Según Rubio, las políticas económicas adoptadas por Lula son perjudiciales tanto para los estadounidenses como para los brasileños. La oficina del USTR detalló que el arancel responde a medidas brasileñas relacionadas con comercio digital, servicios de pago electrónico, aranceles preferenciales, lucha contra la corrupción, propiedad intelectual, acceso al mercado del etanol y deforestación ilegal, que consideran irrazonables y que restringen el comercio de agricultores, trabajadores, innovadores y exportadores estadounidenses.
Entre los puntos de conflicto, Washington sostiene que Brasil ha perjudicado a proveedores estadounidenses al favorecer el sistema de pagos electrónicos Pix, impulsado por el Banco de Brasil.
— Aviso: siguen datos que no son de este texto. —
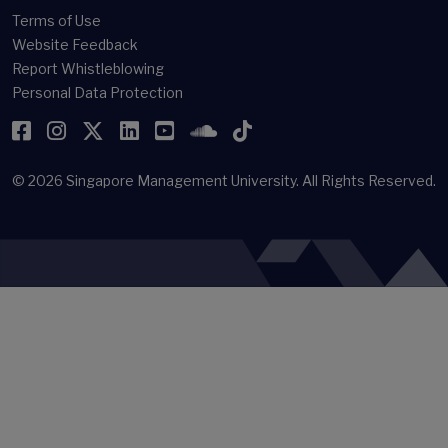
Terms of Use
Website Feedback
Report Whistleblowing
Personal Data Protection
Facebook
Instagram
Twitter
LinkedIn
YouTube
SoundCloud
TikTok
© 2026
Singapore Management University.
All Rights Reserved.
Greer argumentó que prácticas como castigar a empresas tecnológicas estadounidenses por no censurar discursos políticos, retroceder en la lucha anticorrupción o permitir la explotación de tierras taladas ilegalmente, impidieron el acceso de productores estadounidenses al mercado brasileño.
El arancel se aplicará a partir del 22 de julio de 2026, según un aviso de acción publicado por la oficina de Greer, e incluye una lista de productos sancionados como fármacos, aeronaves civiles y sus componentes, vehículos de pasajeros y transporte por carretera, y materiales informativos como películas y publicaciones impresas.
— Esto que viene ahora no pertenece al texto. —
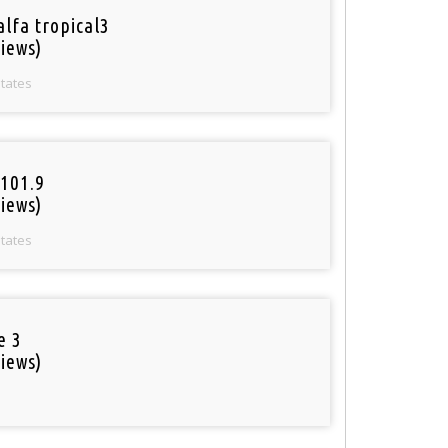
alfa tropical3
iews)
States
101.9
iews)
States
e 3
iews)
La medida contrasta con las negociaciones que ambas administraciones mantenían a principios de julio de 2026 para reducir o eliminar los aranceles impuestos originalmente por Trump en represalia por el juicio por intento de golpe de Estado al expresidente brasileño Jair Bolsonaro.
Respuesta de Brasil
La Presidencia de Brasil emitió un comunicado repudiando la decisión, calificándola de unilateral y sin justificación. Señaló que Estados Unidos acumuló un superávit comercial con Brasil de 424.500 millones de dólares en los últimos 15 años y que el 76% de las importaciones estadounidenses ingresaron sin aranceles en 2025, con una tasa media del 3,1%.
Brasil afirmó no reconocer la legitimidad de las investigaciones sin respaldo en normas multilaterales de comercio y que presentó pruebas que refutan las acusaciones. Sobre Pix, defendió que es un activo del pueblo brasileño y un referente internacional, y rechazó las acusaciones de deforestación, señalando que desde 2023 combate los delitos ambientales.
El gobierno brasileño anunció que iniciará procedimientos para aplicar la Ley de Reciprocidad y que recurrirá al mecanismo de solución de controversias de la Organización Mundial del Comercio. Además, vinculó la medida a una conspiración con la colaboración de la familia Bolsonaro, impulsada por objetivos electorales.